Experiments conducted in the midst of cold war showed that pathogenic bacteria cannot survive if exposed unprotected in fresh air. Microbiologists Hendry Druett and K.R. May found out that within 2 hours the vast majority of E. coli colonies were dead, after being exposed to air currents outside of their lab. Conversely, if the same bacteria were kept confined in boxes at identical temperature and humidity conditions, but still outside of the lab, more than 50 percent of them survived.
When the cold war threats faded away, so did these remarkable experiments, or at least so we are told. Florence Nightingale, the famous British nurse, reportedly slashed hospital death rates by applying simple methods, such as throwing the windows open. Her principles regarding appropriate arrangement in hospital wards, led to the Nightingale wards. These long and narrow rooms had windows reaching up to the ceiling, allowing fresh air to circulate freely.
The long sides of the rooms were facing south, which additionally let in as much sunshine in as possible. The health benefits of sunlight became widely recognised for tuberculosis patients, for whom UV light was considered standard therapy before the widespread use of antibiotics.
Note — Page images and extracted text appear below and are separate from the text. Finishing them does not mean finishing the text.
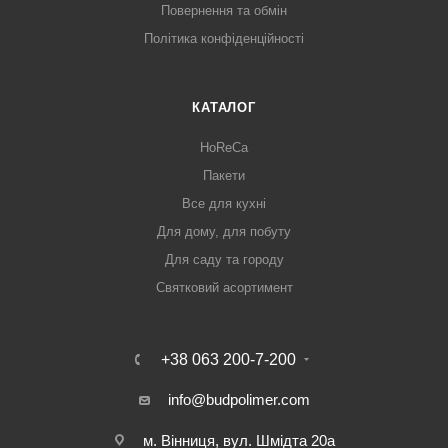
Повернення та обмін
Політика конфіденційності
КАТАЛОГ
HoReCa
Пакети
Все для кухні
Для дому, для побуту
Для саду та городу
Святковий асортимент
+38 063 200-7-200
info@budpolimer.com
м. Вінниця, вул. Шмідта 20а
Like fresh air, sunlight not only kills directly pathogens, but improves body defences by boosting vitamin D production in the body, a mighty anti-microbial and anti-inflammatory substance.
Air renewal in hospitals now is accomplished through mechanical ventilation systems, which recycle and filter existing air. Since the 70s, the need for energy efficiency does not allow opening windows or giving priority to let healing sun rays in the hospital rooms. This has certainly played a role in the widespread problem of resistant pathogens currently thriving in hospitals.
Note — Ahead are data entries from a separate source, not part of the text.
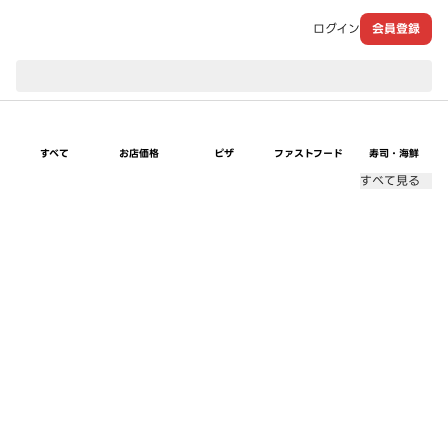
ログイン
会員登録
現在のお届け先：
すべて
お店価格
ピザ
ファストフード
寿司・海鮮
すべて見る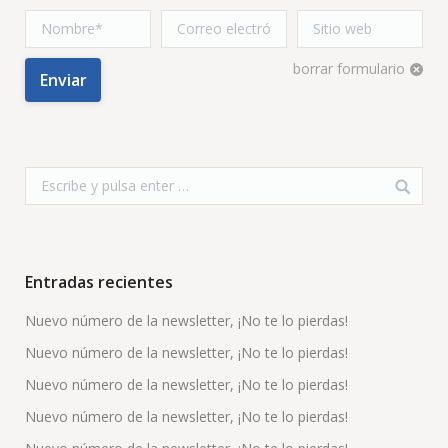
Nombre *
Correo
Sitio web
electrónico *
borrar formulario
Enviar
Entradas recientes
Nuevo número de la newsletter, ¡No te lo pierdas!
Nuevo número de la newsletter, ¡No te lo pierdas!
Nuevo número de la newsletter, ¡No te lo pierdas!
Nuevo número de la newsletter, ¡No te lo pierdas!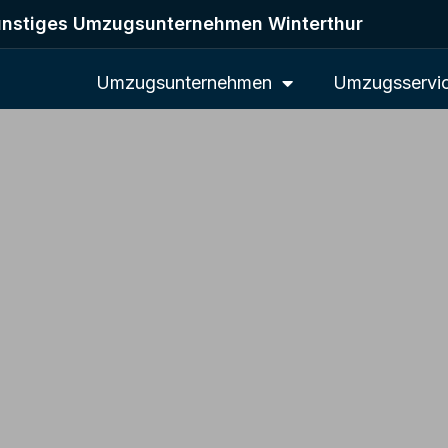
nstiges Umzugsunternehmen Winterthur
Umzugsunternehmen
Umzugsservi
The number and variety of such super microbial strains have increased so dramatically in the last decades that hospitals are now considered one of the biggest sources of antibiotic-resistant diarrhoea and wound infections. Common bacteria, such as Staphylococcus aureus have evolved to form an army of super-resistant strains, such as MRSA (Methicillin-resistant Staphylococcus aureus), which are responsible for persistent hospital infections. Apart from the lack of fresh, clean air and sunlight, the widespread of antibiotics is also a main driving force behind this bacterial evolution.
Back to Basics
The pressure created by this new generation of resistant pathogens has pushed for new and cost-effective ways to battle hospital infections. Getting hospital staff to wash their hands is another old fashioned method revived in an effort to reduce difficult hospital infections. This simple step alone dramatically reduced MRSA rates in UK hospitals by 80 percent within the last decade.
The World Health Organisation recommends access to fresh air for all health care settings as an efficient way to reduce the transmission of infections. “Natural ventilation can be one of the effective environmental measures to reduce the risk of spread of infections in health care”.
These simple methods show that killing microbes is not strictly a matter of using adequate antibiotics or antimicrobial substances; quite the opposite. Abuse of such compounds creates a tremendous environmental pressure for all kinds of microbes, forcing the most virulent and resistant strains to survive and thrive in the absence of other bacterial competitors. With appropriate organization and design of hospital spaces to make the most of the natural antimicrobial power of sunlight and fresh air, the necessity to use antibiotics and antimicrobials could be minimal.
Frank Swain. A Breath of Fresh Air. New Scientist. December 14, 2013.
WHO. 2009. Natural ventilation for infection control in health-care settings.